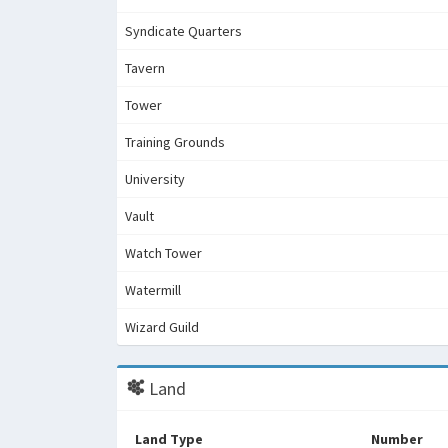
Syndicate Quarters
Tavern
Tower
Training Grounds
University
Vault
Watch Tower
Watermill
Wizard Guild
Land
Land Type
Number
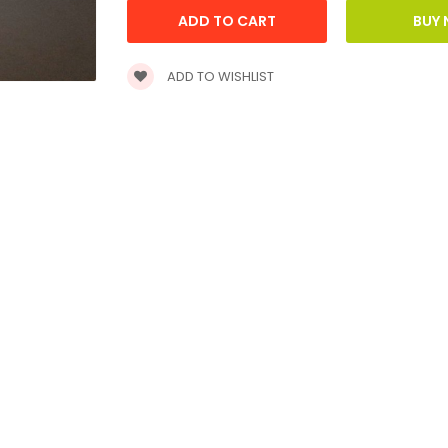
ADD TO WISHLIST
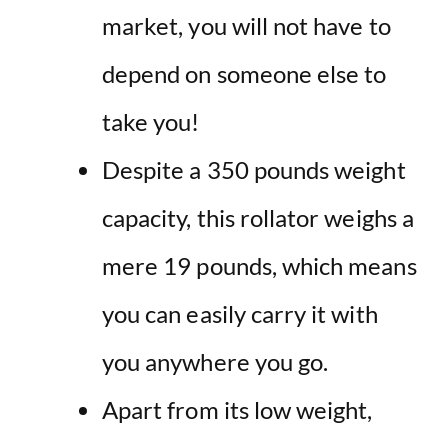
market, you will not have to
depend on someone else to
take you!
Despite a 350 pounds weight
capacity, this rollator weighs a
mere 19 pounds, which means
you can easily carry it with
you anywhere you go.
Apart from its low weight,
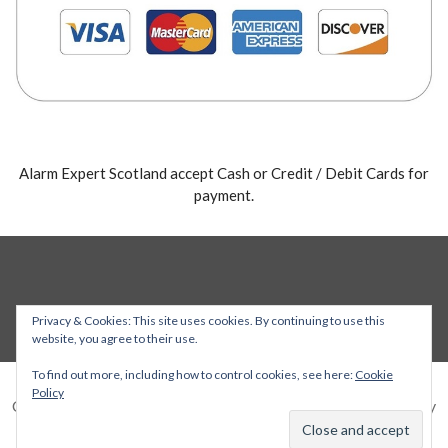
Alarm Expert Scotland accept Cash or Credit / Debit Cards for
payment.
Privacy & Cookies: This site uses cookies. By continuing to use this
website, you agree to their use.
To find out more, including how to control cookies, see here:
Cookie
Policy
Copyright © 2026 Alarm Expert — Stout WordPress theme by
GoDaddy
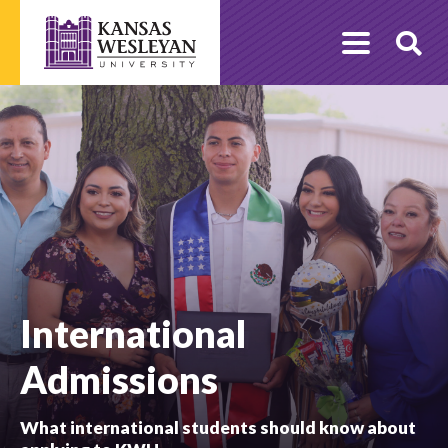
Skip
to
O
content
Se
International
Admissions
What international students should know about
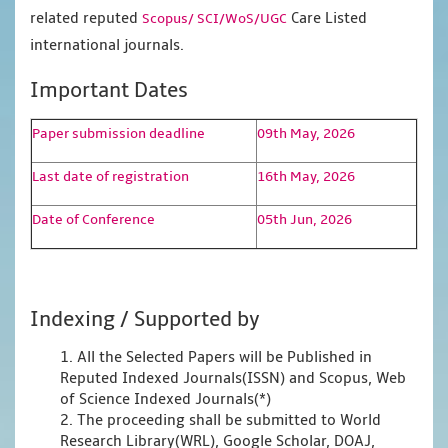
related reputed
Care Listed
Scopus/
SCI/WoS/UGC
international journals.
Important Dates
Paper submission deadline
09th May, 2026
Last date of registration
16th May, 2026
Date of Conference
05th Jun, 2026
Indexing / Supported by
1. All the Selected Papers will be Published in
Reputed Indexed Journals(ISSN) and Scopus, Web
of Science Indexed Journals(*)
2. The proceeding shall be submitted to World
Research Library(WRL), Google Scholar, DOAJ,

________________________

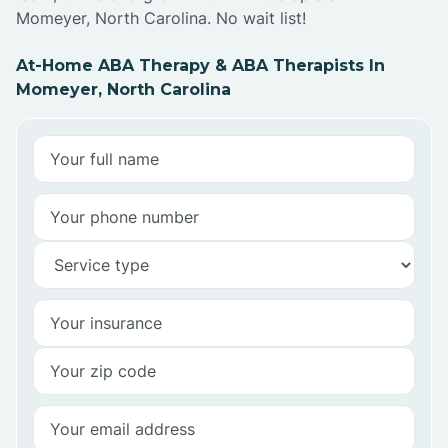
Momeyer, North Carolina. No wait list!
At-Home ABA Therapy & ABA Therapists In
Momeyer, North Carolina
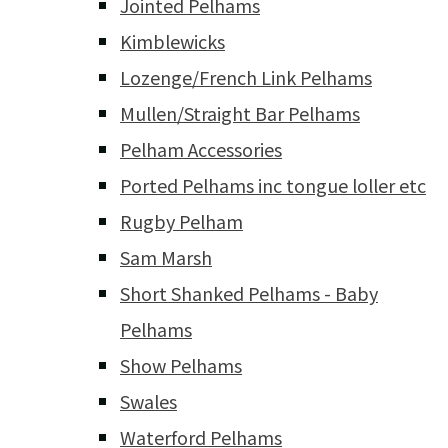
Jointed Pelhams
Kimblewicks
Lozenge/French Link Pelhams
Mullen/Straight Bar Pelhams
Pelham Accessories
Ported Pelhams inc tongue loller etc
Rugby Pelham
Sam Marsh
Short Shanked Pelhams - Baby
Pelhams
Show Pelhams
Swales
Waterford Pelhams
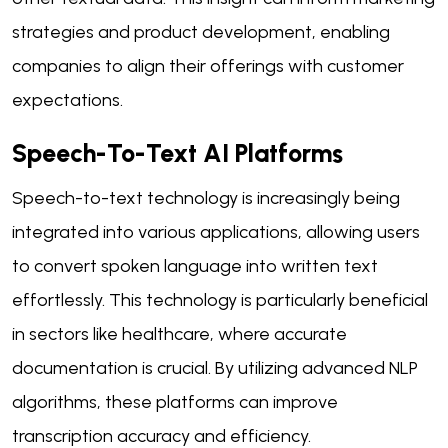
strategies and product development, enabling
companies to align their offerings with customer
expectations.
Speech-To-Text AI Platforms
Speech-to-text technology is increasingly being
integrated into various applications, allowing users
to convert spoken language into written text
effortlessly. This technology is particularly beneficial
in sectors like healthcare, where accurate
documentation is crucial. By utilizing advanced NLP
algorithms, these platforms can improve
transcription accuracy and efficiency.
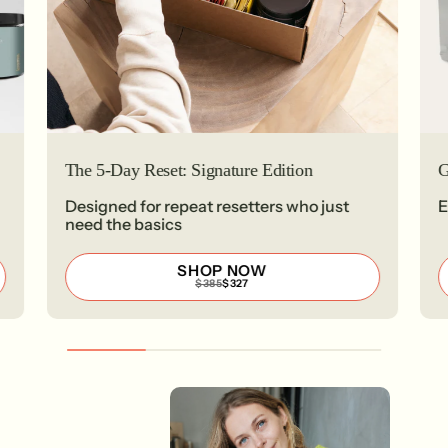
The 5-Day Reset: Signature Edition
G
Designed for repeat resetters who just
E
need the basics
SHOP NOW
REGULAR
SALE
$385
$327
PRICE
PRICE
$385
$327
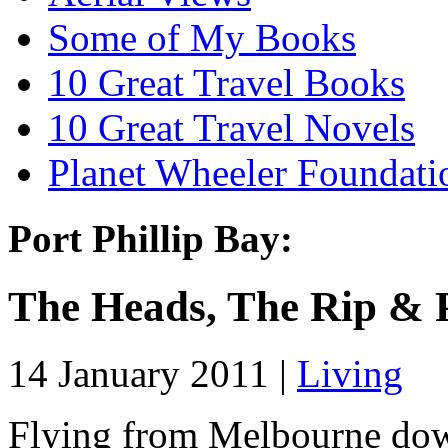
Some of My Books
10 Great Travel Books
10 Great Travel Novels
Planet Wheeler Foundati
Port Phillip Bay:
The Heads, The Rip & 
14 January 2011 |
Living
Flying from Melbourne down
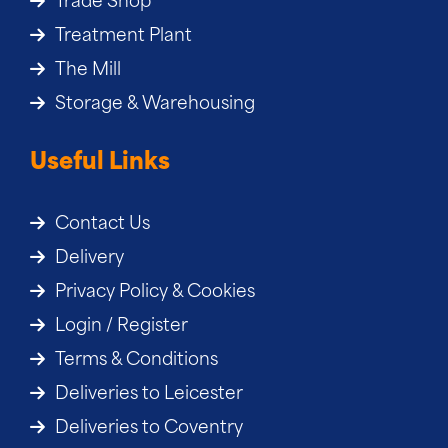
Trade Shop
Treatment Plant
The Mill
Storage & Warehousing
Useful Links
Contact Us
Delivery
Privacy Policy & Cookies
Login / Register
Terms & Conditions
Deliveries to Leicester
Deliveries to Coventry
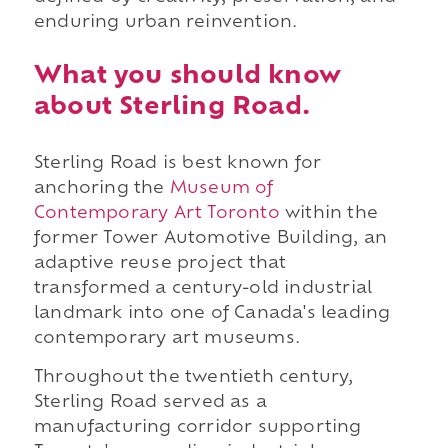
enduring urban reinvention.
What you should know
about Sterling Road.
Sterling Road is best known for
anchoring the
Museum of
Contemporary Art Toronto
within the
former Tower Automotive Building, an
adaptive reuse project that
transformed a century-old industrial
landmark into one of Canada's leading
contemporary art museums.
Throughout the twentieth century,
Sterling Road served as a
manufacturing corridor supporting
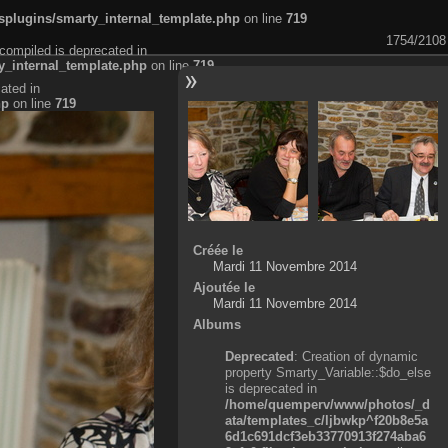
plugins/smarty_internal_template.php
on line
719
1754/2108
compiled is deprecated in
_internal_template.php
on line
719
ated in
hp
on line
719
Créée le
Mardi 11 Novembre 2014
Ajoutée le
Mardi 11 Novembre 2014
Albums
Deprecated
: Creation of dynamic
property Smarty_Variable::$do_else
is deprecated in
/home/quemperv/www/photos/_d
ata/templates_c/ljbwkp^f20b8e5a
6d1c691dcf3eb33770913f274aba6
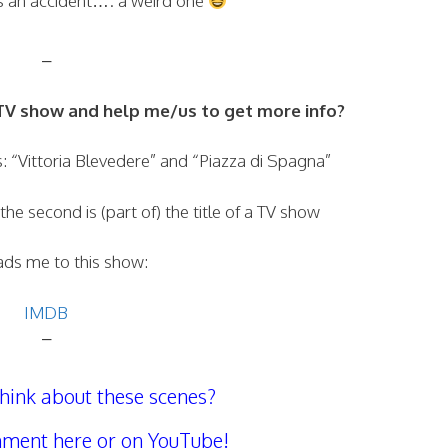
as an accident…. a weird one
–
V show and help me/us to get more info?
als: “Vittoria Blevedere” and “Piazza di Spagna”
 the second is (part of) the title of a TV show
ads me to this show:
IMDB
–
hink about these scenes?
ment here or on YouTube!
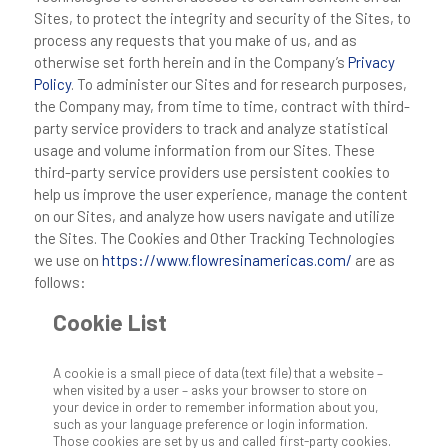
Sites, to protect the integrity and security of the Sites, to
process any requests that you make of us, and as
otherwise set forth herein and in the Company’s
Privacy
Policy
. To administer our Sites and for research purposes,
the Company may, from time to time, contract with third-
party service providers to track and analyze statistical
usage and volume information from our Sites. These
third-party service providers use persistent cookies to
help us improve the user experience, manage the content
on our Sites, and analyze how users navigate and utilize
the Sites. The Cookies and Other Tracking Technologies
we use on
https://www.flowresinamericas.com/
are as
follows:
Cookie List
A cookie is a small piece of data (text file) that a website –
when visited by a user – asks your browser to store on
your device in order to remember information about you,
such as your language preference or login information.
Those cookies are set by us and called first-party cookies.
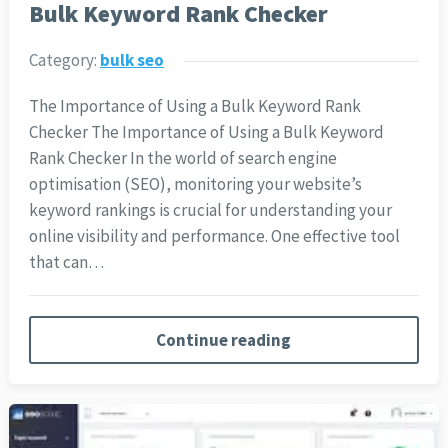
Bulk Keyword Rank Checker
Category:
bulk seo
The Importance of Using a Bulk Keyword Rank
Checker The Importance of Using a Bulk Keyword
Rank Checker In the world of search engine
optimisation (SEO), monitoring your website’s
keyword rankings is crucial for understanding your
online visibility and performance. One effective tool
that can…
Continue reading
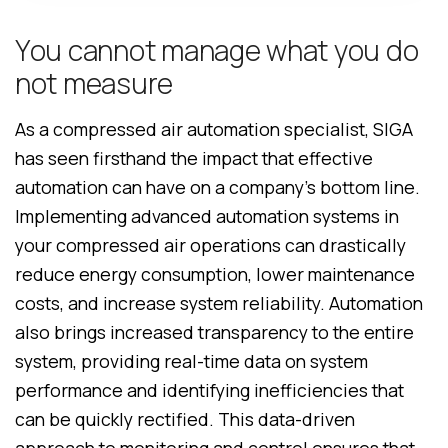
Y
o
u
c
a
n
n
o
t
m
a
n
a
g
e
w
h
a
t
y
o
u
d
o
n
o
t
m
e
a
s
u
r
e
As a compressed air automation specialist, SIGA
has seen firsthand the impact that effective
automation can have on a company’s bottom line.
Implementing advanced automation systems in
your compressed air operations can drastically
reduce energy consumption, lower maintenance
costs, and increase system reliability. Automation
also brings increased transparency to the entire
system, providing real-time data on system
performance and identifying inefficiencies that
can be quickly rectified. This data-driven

________________________

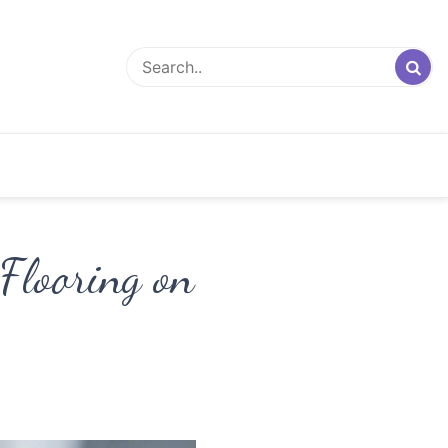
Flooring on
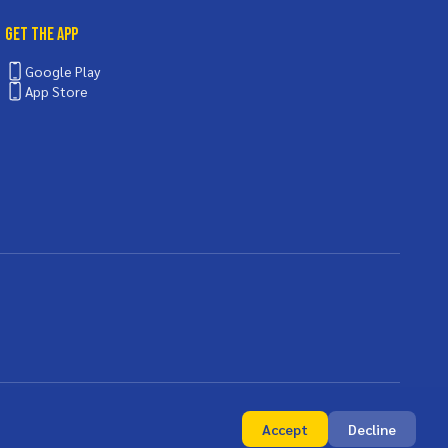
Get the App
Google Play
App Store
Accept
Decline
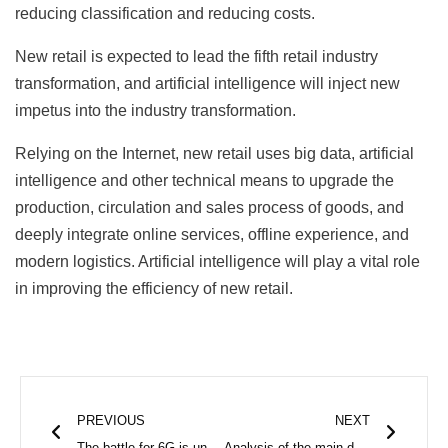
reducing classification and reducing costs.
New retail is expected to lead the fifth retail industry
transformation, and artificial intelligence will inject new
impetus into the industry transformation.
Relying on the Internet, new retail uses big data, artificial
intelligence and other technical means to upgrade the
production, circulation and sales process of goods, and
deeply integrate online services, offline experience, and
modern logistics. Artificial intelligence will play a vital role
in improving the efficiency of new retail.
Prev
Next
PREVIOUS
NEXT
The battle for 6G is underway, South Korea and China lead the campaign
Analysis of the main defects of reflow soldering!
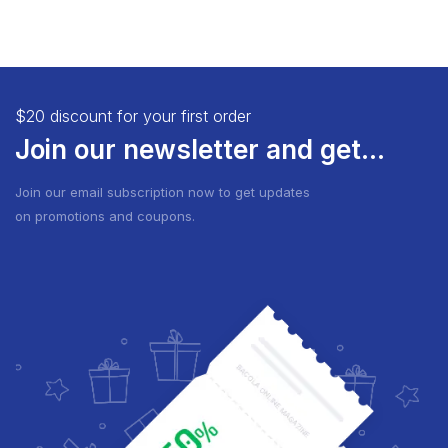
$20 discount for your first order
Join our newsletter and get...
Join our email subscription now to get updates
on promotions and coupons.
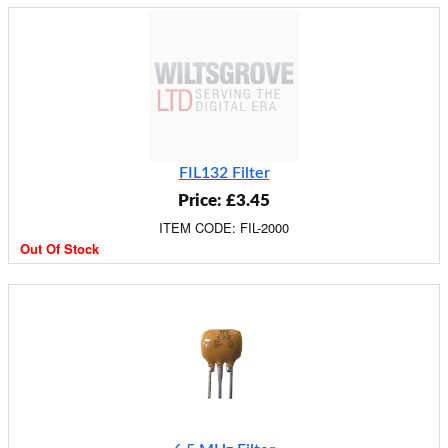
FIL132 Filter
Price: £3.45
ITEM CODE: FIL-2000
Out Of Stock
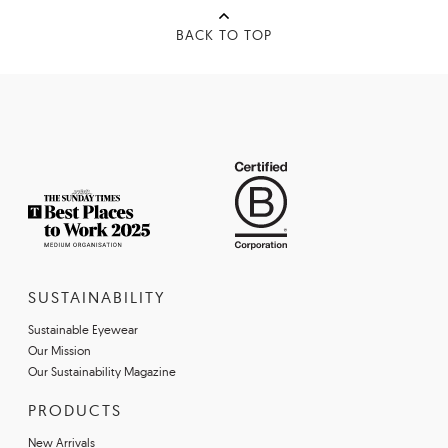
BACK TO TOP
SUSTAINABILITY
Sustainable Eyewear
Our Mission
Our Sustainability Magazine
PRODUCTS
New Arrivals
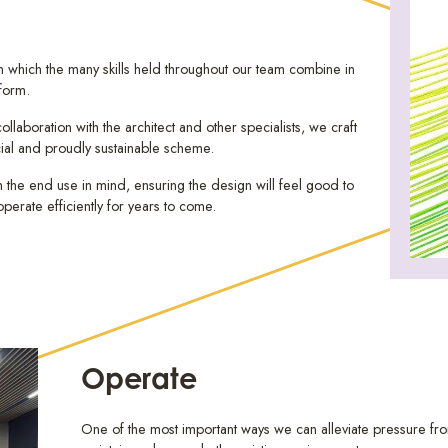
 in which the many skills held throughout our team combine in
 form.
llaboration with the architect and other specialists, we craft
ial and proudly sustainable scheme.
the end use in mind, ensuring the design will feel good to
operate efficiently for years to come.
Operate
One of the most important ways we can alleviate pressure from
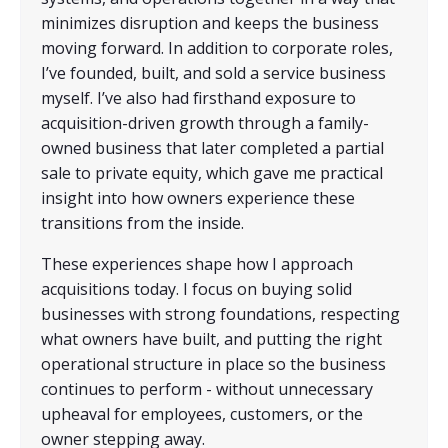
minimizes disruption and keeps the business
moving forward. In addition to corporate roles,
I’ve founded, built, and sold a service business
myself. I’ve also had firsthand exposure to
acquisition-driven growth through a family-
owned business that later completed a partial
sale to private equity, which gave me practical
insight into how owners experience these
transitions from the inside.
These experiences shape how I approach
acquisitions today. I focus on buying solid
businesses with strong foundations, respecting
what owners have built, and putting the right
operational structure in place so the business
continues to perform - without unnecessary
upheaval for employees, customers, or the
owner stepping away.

________________________

Start with the line with "operate efficiently for years to come." in the listing above and stop after the line with "owner stepping away.". Write out exactly the lines in that stretch and no others, without pictures.

Solution for this task:
operate efficiently for years to come.
Operate
One of the most important ways we can alleviate pressure from
minimizes disruption and keeps the business
moving forward. In addition to corporate roles,
I’ve founded, built, and sold a service business
myself. I’ve also had firsthand exposure to
acquisition-driven growth through a family-
owned business that later completed a partial
sale to private equity, which gave me practical
insight into how owners experience these
transitions from the inside.
These experiences shape how I approach
acquisitions today. I focus on buying solid
businesses with strong foundations, respecting
what owners have built, and putting the right
operational structure in place so the business
continues to perform - without unnecessary
upheaval for employees, customers, or the
owner stepping away.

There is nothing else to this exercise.